Tómese el caso exquisito del cine, sobre todo después de 1945: prevalecen los espacios cerrados (idóneos para el trabajo de la psicología) y las salas de espejos (que dilatan lo obsesivo); hay una ausencia de líneas horizontales (las oblicuas y verticales producen mayor tensión compositiva del cuadro); marcos divisorios como puertas, ventanas y cortinas (que ocultan amenazas); columna sonora de ruidos urbanos: frenadas de gomas, teléfonos sonando para nada, disparos al vacío, silencios notorios y pasos impredecibles: un jánico estilo psicológicamente realista/visualmente abstracto. Si a ello se suma el fin del happy end, se adquiere un objeto de agudas distorsiones para el contexto. Para redondear: autores que no eran necesariamente revolucionarios -más bien oportunistas; reaccionarios muchos- generaron un producto más convulsivo que la mayoría de las estéticas de choque; amén de su eficacia cuantitativa: cuánto más público acapara.
La ciudad como cárcel
Y un último elemento: la noción de la ciudad como una cárcel. Tómese Casablanca: Rick Deckar (Bogart más duro que nunca) y un grupo de refugiados atrapados en un antro marroquí en el fragor de la Segunda Guerra (cueva de ladrones, criminales e indocumentados) esperan el salvoconducto para volar a Lisboa. Su mundo se ha vuelto insoportable como consecuencia del enfrentamiento bélico y esa caterva de ambiguos no quiere sacrificios: no aguarda más que un modo vil de salir de esa realidad de hierro. Hay otro "Rick", más actualizado, que no tiene escapatoria: el cine de Blade Runner es más negro y los años no han pasado en vano. Atrapado en Los Angeles del 2.019, el valiente melancólico que corre por el filo de la navaja no tiene opciones. Está atrapado en la Tierra, mientras los privilegiados han podido emigrar a Marte; no hay avión a Lisboa y sólo resta sobrevivir entre la basura. Harrison Ford es un duro detective desfasado, taciturno y de gabardina en la mugre del siglo XXI, un mundo superpoblado y decadente. Su tarea es perseguir a los Nexus 6, la última generación de androides humanoides. El pecado de "los replicantes" (los robots) es el de todo existencialista: querer saber quién es, de dónde viene, cuánto tiempo le queda y por qué, y finalmente revelarse contra la falta de respuestas. Cualquier coincidencia entre los replicantes y uno mismo es intencional y tiene un efecto desbastador en nuestra cabeza. Por otro lado, el runner no tiene ni siquiera el privilegio de un enemigo al cual poder identificar a las claras con el mal; la melancolía de As the time goes by ha sido reemplazada por los sonidos inquietantes de Vangelis sobre el paisaje de Los Angeles reflejado en una pupila, sobre la que irrumpen, como espasmos, llamaradas de fuego.

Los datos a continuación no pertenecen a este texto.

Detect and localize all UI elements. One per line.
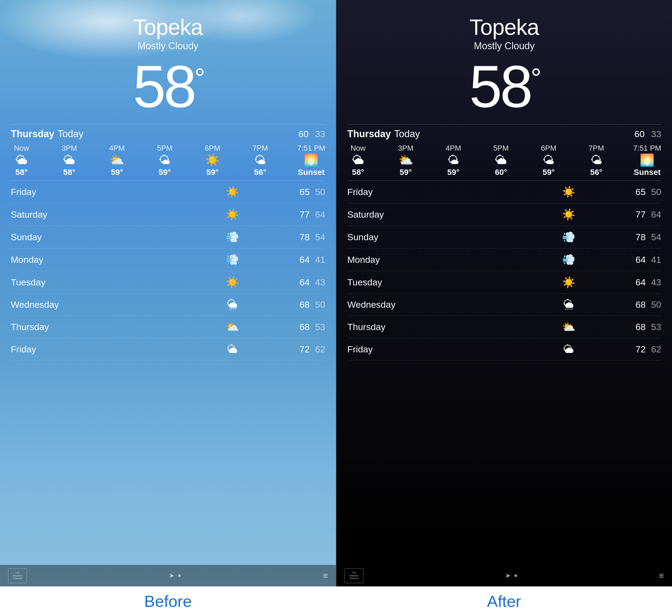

Las dos son arquetipos del género y una y otra son mitos que no dejan de brillar; Casablanca de Michael Curtis y Blade Runner de Ridley Scott (basada en la novela del mítico -y místico- Philip K. Dik, ¿Sueñan los androides con ovejas eléctricas?) son películas nacidas de la destrucción y la decadencia, y sin embargo, sus personajes son más reales que en la vida real. Sus situaciones, asimismo, no son más inverosímiles que las de la guerra antiterrorista, las crisis globales de la periferia, el consumismo del primer mundo o la paranoia de las metrópolis del tercero: espacios descompuestos de gente alterada sin chance de escapar de la marginación, la locura y la miseria, gobernada por una TV que refleja la tristeza y la neurosis del planeta, y una pesadilla política a lo Kafka. ¿Quién inventa una salida?